You can just proceed on with the creation of the backup/system image on a future time when you already have the freedom for it to be created. Just be sure that the drive to which you want to load the backup/system image files into has enough memory space in it to store the needed stuff.

The tool will also inform you if the process has not been successful. You will know this because the process bar will be red and a prompt will appear in it telling you the error that has occurred. This commonly happens if you used an external hard drive and the connection on your computer suddenly gets loose causing the saving of the backup to be interrupted. If this happens, you can simply check the connections then repeat the selection process for the desired drive.

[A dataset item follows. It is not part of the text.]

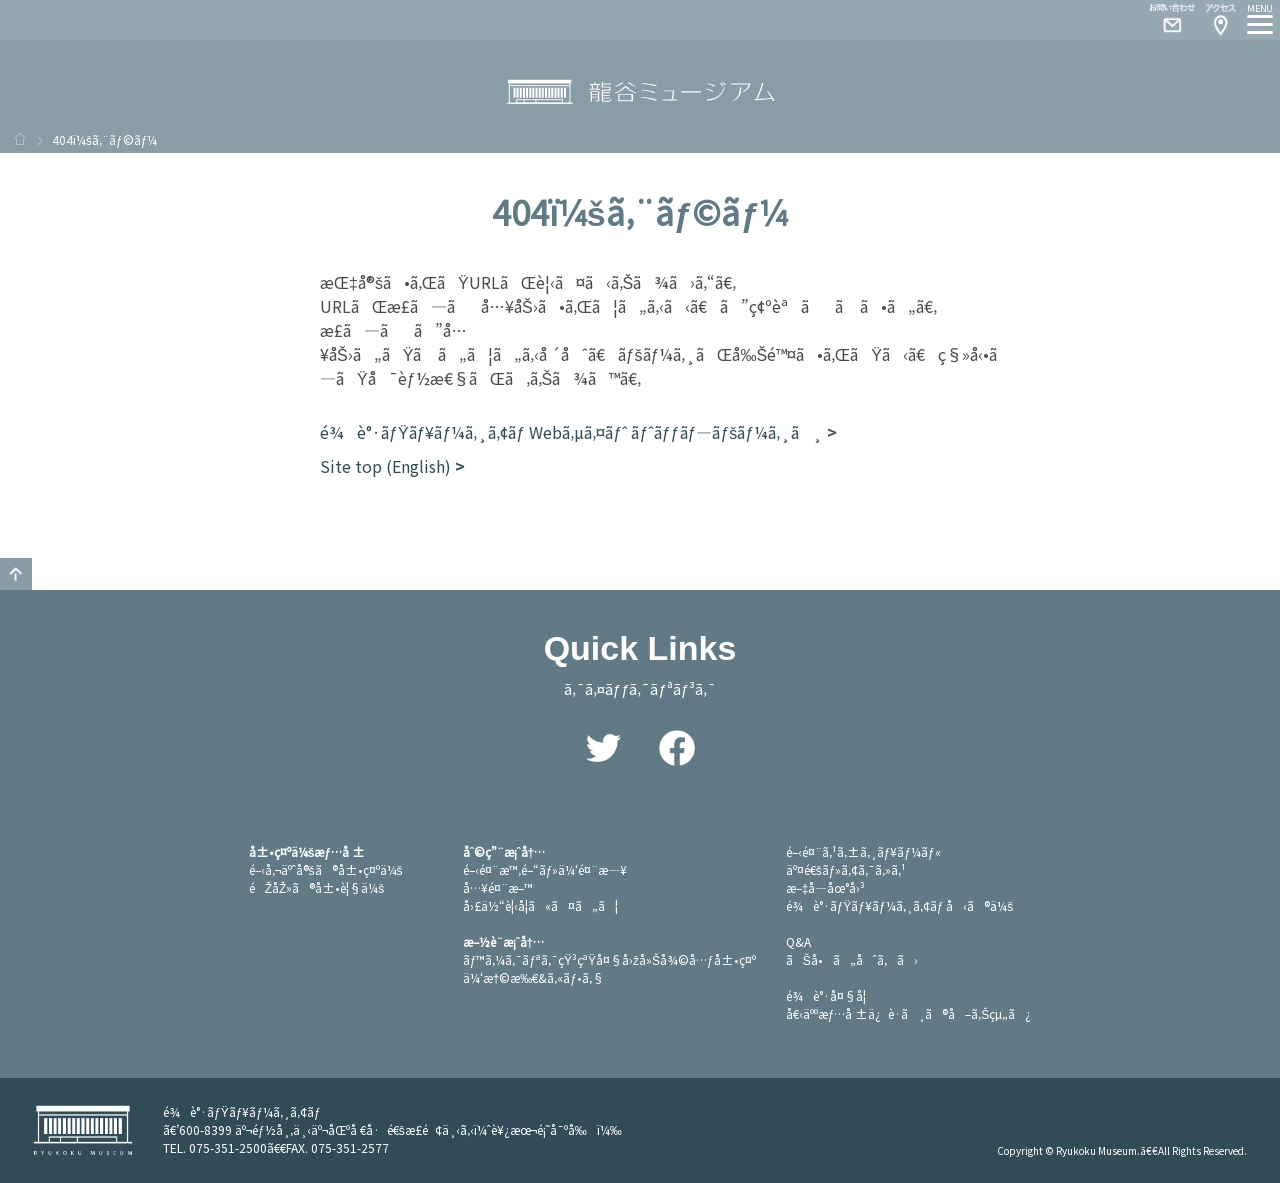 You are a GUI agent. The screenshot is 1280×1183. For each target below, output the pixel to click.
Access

System Image: An Effective Tool for Virus and Malware Stricken PCs

We have shown how Microsoft has made sure that users are protected against serious problems that can cause loss of important files using the System Restore tool in our previous tutorials but if you want to save a completely working system image that you can use when the worst thing happens to your Windows 10 machine then you definitely need to create a System Image by following the steps that we have shown in this tutorial.

Remember, it is always a good thing to be prepared for anything and the steps that we’ve shown in this tutorial is one of those preparations that you can use in order to counter the problems that viruses, malware and other system problems can bring. There really is no perfect operating system so the best thing that we can do is to take advantage of all the tools available in Windows which will help us protect ourselves, our families and all the files that took many years to accumulate which you have saved in your Windows machine.